I’ve learned firsthand that miscarriage is a silent grief, one for which there is not a lot of readily available support. Of course, medically speaking, I didn’t have a miscarriage. I had a missed abortion, which almost makes it worse. I was pregnant for two whole weeks with a baby that wasn’t alive. My body did nothing to alert me of this loss other than not throw up two days in a row, which of course I took as a sign that something was wrong but was assured that I was being silly, a worry wort, a hypochondriac.

I was relieved when I threw up that third morning. And even though I couldn’t feel any movement from the baby, I allowed myself to believe that everything was fine. I trusted both my doctor and my therapist when they reassured me that it’s unusual to sense fetal movement in the sixteenth week, that lack of fetal movement isn’t even a concern until after the twentieth week.

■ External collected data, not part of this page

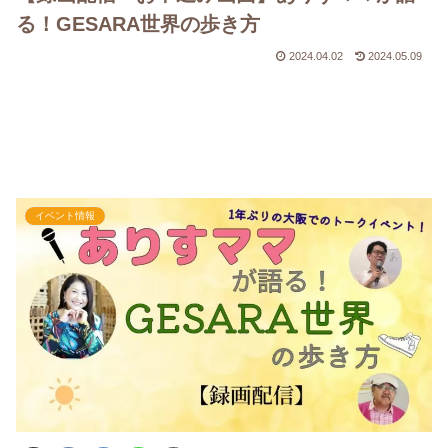
る！GESARA世界の歩き方
2024.04.02
2024.05.09
イベント情報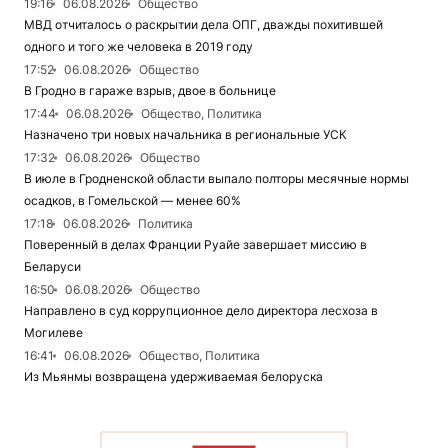
19:16
06.08.2026
Общество
МВД отчиталось о раскрытии дела ОПГ, дважды похитившей
одного и того же человека в 2019 году
17:52
06.08.2026
Общество
В Гродно в гараже взрыв, двое в больнице
17:44
06.08.2026
Общество, Политика
Назначено три новых начальника в региональные УСК
17:32
06.08.2026
Общество
В июле в Гродненской области выпало полторы месячные нормы
осадков, в Гомельской — менее 60%
17:18
06.08.2026
Политика
Поверенный в делах Франции Руайе завершает миссию в
Беларуси
16:50
06.08.2026
Общество
Направлено в суд коррупционное дело директора лесхоза в
Могилеве
16:41
06.08.2026
Общество, Политика
Из Мьянмы возвращена удерживаемая белоруска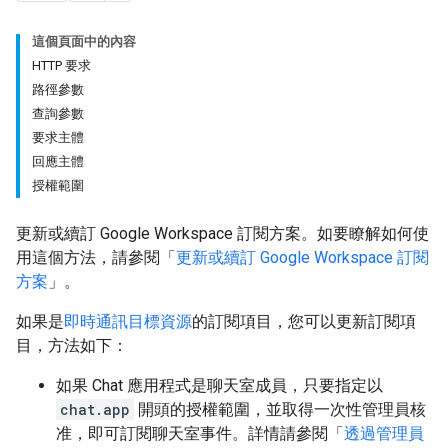
這個頁面中的內容
HTTP 要求
路徑參數
查詢參數
要求主體
回應主體
授權範圍
更新或續訂 Google Workspace 訂閱方案。如要瞭解如何使
用這個方法，請參閱「
更新或續訂 Google Workspace 訂閱
方案
」。
如果是
即時通訊目標資源
的訂閱項目，您可以更新訂閱項
目，方法如下：
如果 Chat 應用程式是聊天室成員，只要指定以
chat.app
開頭的授權範圍，並取得一次性管理員核
准，即可訂閱聊天室事件。詳情請參閱「
透過管理員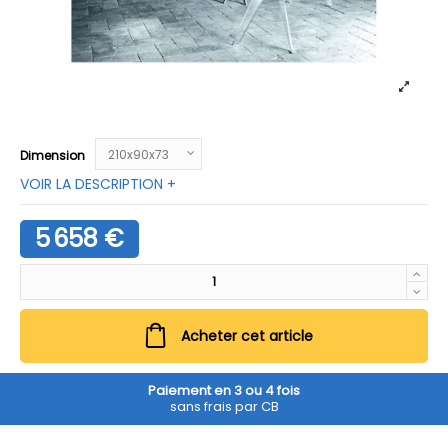
Dimension
VOIR LA DESCRIPTION +
5 658 €
Acheter cet article
Paiement en 3 ou 4 fois
sans frais par CB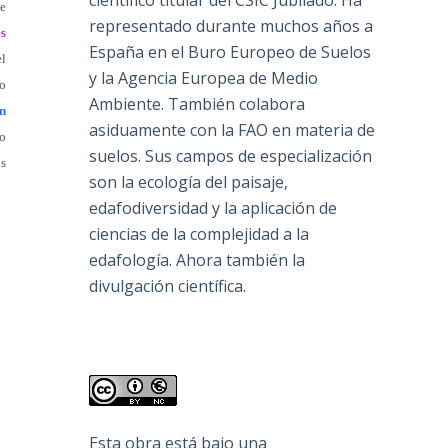
científico titular del CSIC Jubilado. Ha
ue
representado durante muchos años a
s
España en el Buro Europeo de Suelos
el
y la Agencia Europea de Medio
o
Ambiente. También colabora
n
asiduamente con la FAO en materia de
mo
suelos. Sus campos de especialización
os
son la ecología del paisaje,
edafodiversidad y la aplicación de
ciencias de la complejidad a la
edafología. Ahora también la
divulgación científica.
Esta obra está bajo una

These were the last words my OB said as she placed the ultrasound wand on my belly only to find a tiny heart that wasn’t beating.

On my way to North County today, I drove past the hospital at which I was due to deliver and starting weeping uncontrollably a full three freeway exits before it appeared. Yesterday, at the doctors’ offices, I made it all the way off the elevator but not quite to registration before the tears started streaming down my face. The grief comes in waves, I do my best to ride them with grace and acceptance. Staying busy is my best defense, so for now that is the plan. Run all the errands, clean all the things.